### WHAT IS BEING ASKED
Look through the entries for the string "each" and copy every line where it shows up.

### RECORDS SHOWN
---

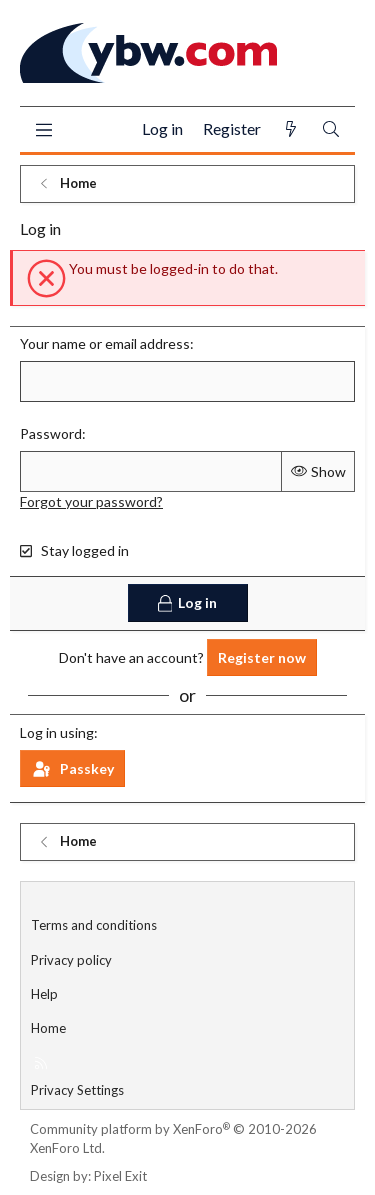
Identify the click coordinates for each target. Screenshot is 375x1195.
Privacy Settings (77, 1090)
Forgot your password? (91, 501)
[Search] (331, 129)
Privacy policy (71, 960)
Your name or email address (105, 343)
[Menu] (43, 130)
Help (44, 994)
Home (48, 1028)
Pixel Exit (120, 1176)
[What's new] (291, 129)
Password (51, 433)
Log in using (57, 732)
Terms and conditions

---

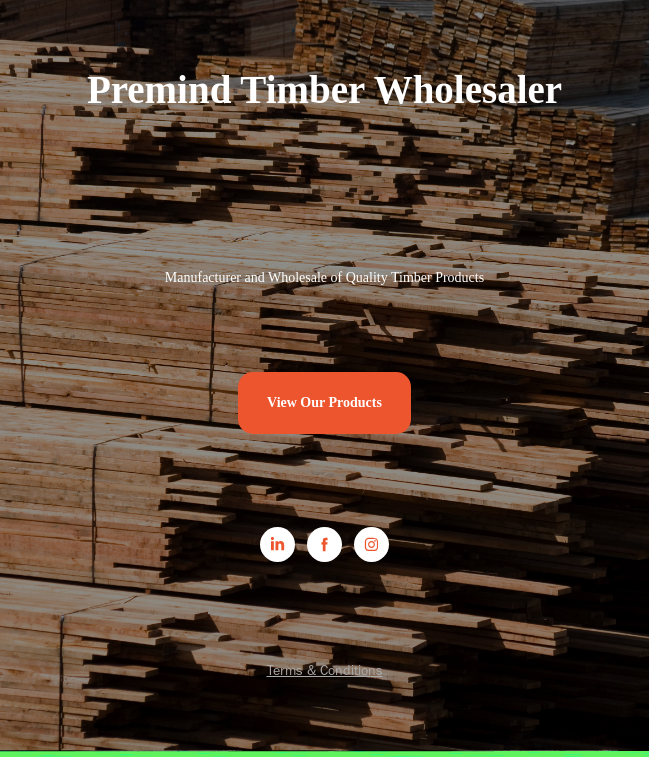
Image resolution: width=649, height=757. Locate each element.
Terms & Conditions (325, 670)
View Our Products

---

### RESULT
Identify the click coordinates for each target. Screenshot is 375x1195.
Image resolution: width=649, height=757. Locate each element.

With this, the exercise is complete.